[Starter Code TBA] [EvalAI Portal TBA] [iGibson Challenge 2021, CVPR2021] [Sim2Real Challenge with iGibson, CVPR2020]

In recent years, learning algorithms have been achieving impressive results in vision-based indoor autonomous navigation. Researchers in this field have successfully trained embodied agents to navigate to a location defined by a target on-board camera image, a designated coordinate or an object category of interest, or by following navigation instructions directly from language.
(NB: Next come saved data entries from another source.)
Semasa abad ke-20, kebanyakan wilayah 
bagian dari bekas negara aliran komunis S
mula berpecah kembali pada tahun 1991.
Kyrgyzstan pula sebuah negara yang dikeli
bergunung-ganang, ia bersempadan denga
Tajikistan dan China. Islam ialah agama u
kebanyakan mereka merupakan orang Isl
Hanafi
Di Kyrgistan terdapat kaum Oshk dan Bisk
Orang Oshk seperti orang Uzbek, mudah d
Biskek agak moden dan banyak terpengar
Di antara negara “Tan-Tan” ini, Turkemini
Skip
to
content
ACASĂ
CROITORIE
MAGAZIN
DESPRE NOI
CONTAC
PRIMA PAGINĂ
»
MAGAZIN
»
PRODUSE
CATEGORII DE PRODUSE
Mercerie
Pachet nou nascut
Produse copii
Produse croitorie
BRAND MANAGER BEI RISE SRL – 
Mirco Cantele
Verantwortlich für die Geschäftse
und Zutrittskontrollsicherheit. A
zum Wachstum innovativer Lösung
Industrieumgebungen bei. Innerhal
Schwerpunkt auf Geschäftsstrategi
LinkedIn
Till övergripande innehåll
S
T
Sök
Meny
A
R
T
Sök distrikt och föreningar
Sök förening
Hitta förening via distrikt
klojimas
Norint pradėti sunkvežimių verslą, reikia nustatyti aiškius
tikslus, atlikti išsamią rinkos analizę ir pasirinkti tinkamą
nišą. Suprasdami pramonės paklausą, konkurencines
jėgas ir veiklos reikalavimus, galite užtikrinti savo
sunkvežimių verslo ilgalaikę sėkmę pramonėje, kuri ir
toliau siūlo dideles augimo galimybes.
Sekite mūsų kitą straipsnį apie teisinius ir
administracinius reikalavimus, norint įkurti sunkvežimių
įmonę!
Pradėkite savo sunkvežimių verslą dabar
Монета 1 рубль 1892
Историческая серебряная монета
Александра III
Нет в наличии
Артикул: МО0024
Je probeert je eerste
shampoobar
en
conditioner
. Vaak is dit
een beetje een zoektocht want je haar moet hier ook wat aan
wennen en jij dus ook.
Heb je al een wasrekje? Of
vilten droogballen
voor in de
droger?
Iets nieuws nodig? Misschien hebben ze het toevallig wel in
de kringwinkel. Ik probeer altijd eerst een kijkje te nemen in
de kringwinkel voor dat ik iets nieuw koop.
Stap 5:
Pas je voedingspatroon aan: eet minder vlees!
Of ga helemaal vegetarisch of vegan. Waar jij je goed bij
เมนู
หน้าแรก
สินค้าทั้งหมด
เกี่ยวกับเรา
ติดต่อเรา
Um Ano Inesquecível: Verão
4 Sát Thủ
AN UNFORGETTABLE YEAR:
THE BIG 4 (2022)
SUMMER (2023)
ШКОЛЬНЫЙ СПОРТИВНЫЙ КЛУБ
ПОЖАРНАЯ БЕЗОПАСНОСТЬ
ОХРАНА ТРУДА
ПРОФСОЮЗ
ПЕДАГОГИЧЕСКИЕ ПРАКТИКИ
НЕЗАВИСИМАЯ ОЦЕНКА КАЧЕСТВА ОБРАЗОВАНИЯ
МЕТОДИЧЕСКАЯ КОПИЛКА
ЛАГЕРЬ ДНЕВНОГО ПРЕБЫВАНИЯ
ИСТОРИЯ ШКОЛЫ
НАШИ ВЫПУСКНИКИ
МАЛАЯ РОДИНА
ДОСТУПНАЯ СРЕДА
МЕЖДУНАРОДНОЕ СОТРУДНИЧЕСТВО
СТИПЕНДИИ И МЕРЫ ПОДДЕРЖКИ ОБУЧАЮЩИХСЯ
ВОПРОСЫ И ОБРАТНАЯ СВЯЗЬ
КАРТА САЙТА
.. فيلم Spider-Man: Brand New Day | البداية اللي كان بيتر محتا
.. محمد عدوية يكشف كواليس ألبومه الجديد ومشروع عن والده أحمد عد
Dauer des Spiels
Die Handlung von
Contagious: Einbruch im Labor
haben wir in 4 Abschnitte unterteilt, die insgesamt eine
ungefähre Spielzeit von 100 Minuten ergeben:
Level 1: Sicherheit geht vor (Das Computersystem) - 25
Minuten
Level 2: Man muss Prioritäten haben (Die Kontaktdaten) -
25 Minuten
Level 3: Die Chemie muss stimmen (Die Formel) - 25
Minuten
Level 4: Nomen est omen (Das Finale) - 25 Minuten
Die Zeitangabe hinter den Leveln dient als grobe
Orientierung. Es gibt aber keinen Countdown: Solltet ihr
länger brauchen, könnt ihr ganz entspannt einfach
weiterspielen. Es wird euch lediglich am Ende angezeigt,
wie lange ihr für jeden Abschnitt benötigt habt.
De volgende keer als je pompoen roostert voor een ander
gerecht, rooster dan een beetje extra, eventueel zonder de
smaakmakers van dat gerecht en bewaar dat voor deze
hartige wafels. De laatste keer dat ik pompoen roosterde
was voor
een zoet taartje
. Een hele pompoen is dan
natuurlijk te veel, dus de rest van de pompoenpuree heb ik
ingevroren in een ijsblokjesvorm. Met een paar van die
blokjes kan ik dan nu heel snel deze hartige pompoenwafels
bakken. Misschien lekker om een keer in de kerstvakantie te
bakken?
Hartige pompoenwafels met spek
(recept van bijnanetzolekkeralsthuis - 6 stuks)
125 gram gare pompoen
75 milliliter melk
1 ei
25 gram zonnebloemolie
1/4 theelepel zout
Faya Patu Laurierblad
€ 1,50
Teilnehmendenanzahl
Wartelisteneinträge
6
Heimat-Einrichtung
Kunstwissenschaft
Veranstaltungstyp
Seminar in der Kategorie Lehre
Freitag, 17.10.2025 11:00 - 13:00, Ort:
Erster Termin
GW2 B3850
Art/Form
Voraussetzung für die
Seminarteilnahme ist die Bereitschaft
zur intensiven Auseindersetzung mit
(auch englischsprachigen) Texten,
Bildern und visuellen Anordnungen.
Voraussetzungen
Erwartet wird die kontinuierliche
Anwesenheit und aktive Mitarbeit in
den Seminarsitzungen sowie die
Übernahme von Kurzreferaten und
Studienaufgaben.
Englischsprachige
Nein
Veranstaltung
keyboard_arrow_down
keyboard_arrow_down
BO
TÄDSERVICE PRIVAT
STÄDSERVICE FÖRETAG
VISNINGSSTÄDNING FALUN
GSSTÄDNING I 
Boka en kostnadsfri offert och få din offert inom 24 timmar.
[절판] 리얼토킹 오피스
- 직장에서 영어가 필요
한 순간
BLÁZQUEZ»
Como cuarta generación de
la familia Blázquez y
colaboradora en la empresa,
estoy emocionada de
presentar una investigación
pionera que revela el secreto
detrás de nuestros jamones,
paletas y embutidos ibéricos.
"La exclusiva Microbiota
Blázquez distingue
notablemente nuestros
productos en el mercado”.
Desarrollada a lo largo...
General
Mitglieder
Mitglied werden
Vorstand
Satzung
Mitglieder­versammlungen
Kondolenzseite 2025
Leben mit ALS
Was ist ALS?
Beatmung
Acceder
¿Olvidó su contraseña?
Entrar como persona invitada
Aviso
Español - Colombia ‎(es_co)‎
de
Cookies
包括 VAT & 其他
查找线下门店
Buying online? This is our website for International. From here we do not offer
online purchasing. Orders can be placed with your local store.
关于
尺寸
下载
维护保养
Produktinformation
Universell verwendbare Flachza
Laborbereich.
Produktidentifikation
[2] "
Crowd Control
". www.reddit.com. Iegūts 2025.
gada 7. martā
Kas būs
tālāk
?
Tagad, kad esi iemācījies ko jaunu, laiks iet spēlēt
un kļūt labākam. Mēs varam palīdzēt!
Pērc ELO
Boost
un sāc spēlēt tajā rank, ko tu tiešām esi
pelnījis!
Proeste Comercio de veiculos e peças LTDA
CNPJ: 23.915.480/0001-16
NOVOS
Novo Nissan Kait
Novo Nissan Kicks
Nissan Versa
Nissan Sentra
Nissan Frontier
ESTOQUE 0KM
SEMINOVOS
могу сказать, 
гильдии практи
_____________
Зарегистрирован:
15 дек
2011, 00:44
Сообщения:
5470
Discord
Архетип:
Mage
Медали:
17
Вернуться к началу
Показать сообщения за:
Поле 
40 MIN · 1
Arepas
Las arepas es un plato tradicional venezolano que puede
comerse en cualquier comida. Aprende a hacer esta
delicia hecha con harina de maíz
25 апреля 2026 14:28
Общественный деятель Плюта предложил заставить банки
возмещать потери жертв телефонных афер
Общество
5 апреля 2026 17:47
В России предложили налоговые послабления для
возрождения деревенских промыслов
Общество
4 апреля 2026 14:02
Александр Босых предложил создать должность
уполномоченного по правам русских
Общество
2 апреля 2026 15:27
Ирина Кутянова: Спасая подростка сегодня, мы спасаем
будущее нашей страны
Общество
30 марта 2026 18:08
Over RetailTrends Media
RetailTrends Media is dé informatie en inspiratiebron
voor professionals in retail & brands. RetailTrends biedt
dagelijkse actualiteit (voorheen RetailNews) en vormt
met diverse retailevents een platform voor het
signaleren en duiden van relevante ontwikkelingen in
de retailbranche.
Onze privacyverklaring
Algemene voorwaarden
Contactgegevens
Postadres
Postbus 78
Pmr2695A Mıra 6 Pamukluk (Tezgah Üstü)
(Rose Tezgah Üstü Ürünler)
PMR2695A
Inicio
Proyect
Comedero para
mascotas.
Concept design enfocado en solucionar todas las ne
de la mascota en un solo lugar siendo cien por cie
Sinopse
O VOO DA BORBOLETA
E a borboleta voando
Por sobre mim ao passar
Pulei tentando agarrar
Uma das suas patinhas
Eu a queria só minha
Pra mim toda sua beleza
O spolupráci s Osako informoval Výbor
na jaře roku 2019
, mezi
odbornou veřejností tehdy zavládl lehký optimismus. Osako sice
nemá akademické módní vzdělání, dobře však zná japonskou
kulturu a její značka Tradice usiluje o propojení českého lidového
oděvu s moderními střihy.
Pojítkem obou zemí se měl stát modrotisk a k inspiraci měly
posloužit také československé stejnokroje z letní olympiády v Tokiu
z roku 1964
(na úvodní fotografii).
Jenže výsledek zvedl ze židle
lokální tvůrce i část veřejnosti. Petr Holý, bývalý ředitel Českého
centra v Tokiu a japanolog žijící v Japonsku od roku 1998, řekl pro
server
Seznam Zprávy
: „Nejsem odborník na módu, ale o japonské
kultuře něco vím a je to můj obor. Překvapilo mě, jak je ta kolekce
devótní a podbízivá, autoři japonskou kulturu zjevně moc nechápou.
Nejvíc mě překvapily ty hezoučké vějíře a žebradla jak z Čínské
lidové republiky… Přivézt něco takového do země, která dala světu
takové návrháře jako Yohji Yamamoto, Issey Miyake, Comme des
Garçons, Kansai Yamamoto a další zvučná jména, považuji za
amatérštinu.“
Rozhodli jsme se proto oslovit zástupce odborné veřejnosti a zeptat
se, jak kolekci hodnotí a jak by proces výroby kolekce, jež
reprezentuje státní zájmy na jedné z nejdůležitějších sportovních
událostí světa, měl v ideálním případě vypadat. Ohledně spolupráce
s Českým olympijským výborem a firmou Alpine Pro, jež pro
These problems are usually studied in static environments and have limited applicability to the dynamic scenarios inherent to real human environments such as homes and offices. In these spaces, we find a large variety of objects with which the mobile agent can interact, such as furniture, shoes, children toys, etc. We also find humans (ourselves!) living in these environments and performing everyday activities. How to train embodied agents that cope with dynamic environments remains a challenging research question. In fact, during the 2020 challenge we observed a significant performance gap between the navigation performance achieved in the static case versus the dynamic environments with interactable objects and dynamic agents. In these dynamic environments, the learning-based methods yielding the policies submitted by the participants outperformed planning-based methods such as the planner in the ROS navigation stack. This trend indicates a promising avenue for future research on robot learning for mobility around humans and movable objects in the built environment. This year we present this challenge focused on the Interactive Navigation and Social Navigation problems, and invite researchers around the world to push the frontiers of vision-based indoor autonomous navigation by innovating with models and algorithms applied to these benchmarks.

We present iGibson Challenge 2022, implemented in collaboration with Robotics at Google. Compared to our challenge last year

  • We significantly revamped iGibson, the Interactive Gibson Environment [1], a novel interactive extension of our photorealistic Gibson simulator that can be used to train agents for navigation tasks in dynamic environments. Our latest iGibson v1.0 offers ultra-fast, high-fidelity rendering, and the state-of-the-art physics simulation from Bullet.
  • We significantly increased the realism of our tasks. For Interactive Navigation, all of the objects in our scenes are interactable this year, not just a subset of them. For Social Navigation, we model pedestrians using the state-of-the-art crowd simulation algorithms this year, instead of random walking.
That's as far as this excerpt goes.